On May 29, the Canadian province of Alberta held a provincial election. Here is the wikipedia page. The United Conservative Party won 60 seats; the New Democratic Party won 23 seats; two independents were elected; two seats are still vacant.

In the last election, in 2019, the two major parties of Alberta won all the seats.

The page will eventually be updated to include the share of the popular vote for each party that contested the election. The party that had the third most nominees was the Green Party, with 41 candidates out of the 87 seats.


Comments

Alberta Provincial Election — 22 Comments

  1. You’ve got the results backwards. The two independents had been expelled from their caucuses. The NDP closed the gap on the Conservatives.

  2. Yeah these numbers are from the last election the New Democrats gained seats. Also does the liberal party not contest this province ?

  3. To Will, federal political parties and provincial political parties in Canada are kind of divorced from one another.

    There is an Alberta Liberal Party. They’ve effectively died this past term.

  4. The major Canadian parties are all communist.

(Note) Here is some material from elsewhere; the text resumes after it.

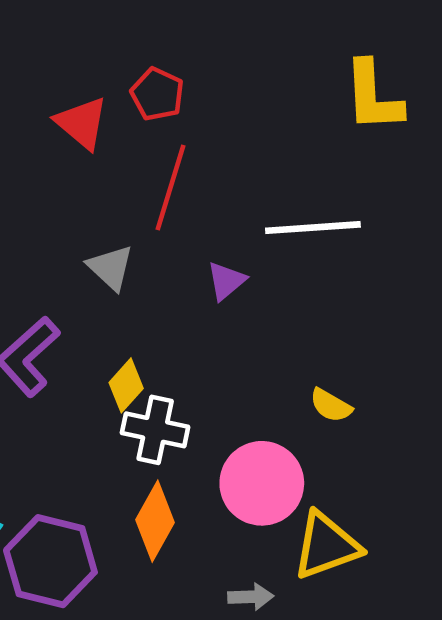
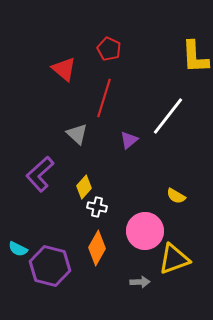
red pentagon: (157, 94) -> (109, 49), moved
white line: (313, 228) -> (168, 116), turned -48
white cross: (155, 430) -> (97, 207), size x0.7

There are non communist parties in Canada, but they are minor parties.

  5. Some people claim that Canada has a multi party system, but that isn’t so on the provincial level. Because of plurality voting in single member districts, there are usually only two major parties in any given province, but which are not the same two in all provinces.

  6. I’m not aware of anything like a MAGA movement that’s a major party in any Canadian province, although the Trucker Convoy obviously had a lot of support all over Canada. Is there something I’m forgetting as far as that goes?

  7. CANADA FACTIONS-

    WEST – ONTARIO – QUEBEC – EAST

    LOTS OF GERRYMANDER BAND-AIDS FOR ADVANCED POLITICAL BRAIN CANCER.

  8. Whatever that’s supposed to mean. In any case, unless anyone has an example to the contrary, the major parties in every province of Canada are all different flavors of communist. This was also the case in the United States until Donald Trump made the GOP a lot better, although there’s still much more that remains to be done on that front. It may take until the Donald Trump Jr presidency for the process to be fully completed and the GOP cemented as a truly Anticommunist, Nationalist party. Until that happens, and until Chinese communism is finally defeated, we are in grave peril of far worse than even everything the world has suffered in the last hundred years.

  9. @Will,

    The Liberals finished 7th.

    With the rise of the NDP, they were squeezed.

  10. What’s the closest any Canadian provinces have to a nationalist-conservative major party somewhere along the lines of Trump/MAGA, LePen, Meloni, Orban, etc? Assuming Roy is correct above. Are there any efforts underway to qualify one, and how are they coming along?

    If not very well, is it because the Canadian ballot access laws or retention laws are difficult, or more because whoever is doing it is not very good at what they’re doing? The trucker convoy seemed well organized, so there are certainly people in Canada who are capable of it. Are the efforts to transform that into a political party or anything more permanent to end the leftist and fake conservative stranglehold on Canadian politics?

  11. @JB,

    In Alberta, candidate access is 25 signatures and a C$500 deposit (US$370).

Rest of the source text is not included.